BEGIN
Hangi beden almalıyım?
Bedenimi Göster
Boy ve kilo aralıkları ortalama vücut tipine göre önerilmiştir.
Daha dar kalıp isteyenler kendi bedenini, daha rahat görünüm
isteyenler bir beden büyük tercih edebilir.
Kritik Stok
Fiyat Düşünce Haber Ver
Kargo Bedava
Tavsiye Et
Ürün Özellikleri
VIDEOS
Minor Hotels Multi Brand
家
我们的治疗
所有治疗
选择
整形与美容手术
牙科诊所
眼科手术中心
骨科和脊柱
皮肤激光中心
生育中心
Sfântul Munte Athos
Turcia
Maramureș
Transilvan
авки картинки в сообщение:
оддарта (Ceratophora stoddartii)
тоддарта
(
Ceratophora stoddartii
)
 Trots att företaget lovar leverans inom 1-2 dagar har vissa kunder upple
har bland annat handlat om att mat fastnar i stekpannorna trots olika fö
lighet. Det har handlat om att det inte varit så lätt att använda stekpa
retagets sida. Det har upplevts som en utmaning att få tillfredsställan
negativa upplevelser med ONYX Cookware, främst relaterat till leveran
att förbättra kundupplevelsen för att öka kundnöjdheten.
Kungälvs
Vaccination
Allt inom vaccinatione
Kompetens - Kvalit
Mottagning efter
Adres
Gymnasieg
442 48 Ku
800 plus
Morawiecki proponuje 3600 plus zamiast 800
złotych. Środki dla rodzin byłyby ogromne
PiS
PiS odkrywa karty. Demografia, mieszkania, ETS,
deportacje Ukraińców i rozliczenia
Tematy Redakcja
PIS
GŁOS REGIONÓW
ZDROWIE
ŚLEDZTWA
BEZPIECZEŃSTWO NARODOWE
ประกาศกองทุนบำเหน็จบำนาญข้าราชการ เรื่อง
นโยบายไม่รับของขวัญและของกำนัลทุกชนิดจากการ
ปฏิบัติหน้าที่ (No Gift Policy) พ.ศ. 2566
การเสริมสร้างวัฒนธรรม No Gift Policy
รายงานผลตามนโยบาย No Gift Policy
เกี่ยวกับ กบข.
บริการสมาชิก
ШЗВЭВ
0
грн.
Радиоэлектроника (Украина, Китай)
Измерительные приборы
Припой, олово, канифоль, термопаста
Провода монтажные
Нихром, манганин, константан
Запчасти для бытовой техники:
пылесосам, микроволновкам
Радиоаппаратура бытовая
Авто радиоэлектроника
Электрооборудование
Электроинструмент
END
Copy out each line of the listing where the string "handlat" appears.

har bland annat handlat om att mat fastnar i stekpannorna trots olika fö
lighet. Det har handlat om att det inte varit så lätt att använda stekpa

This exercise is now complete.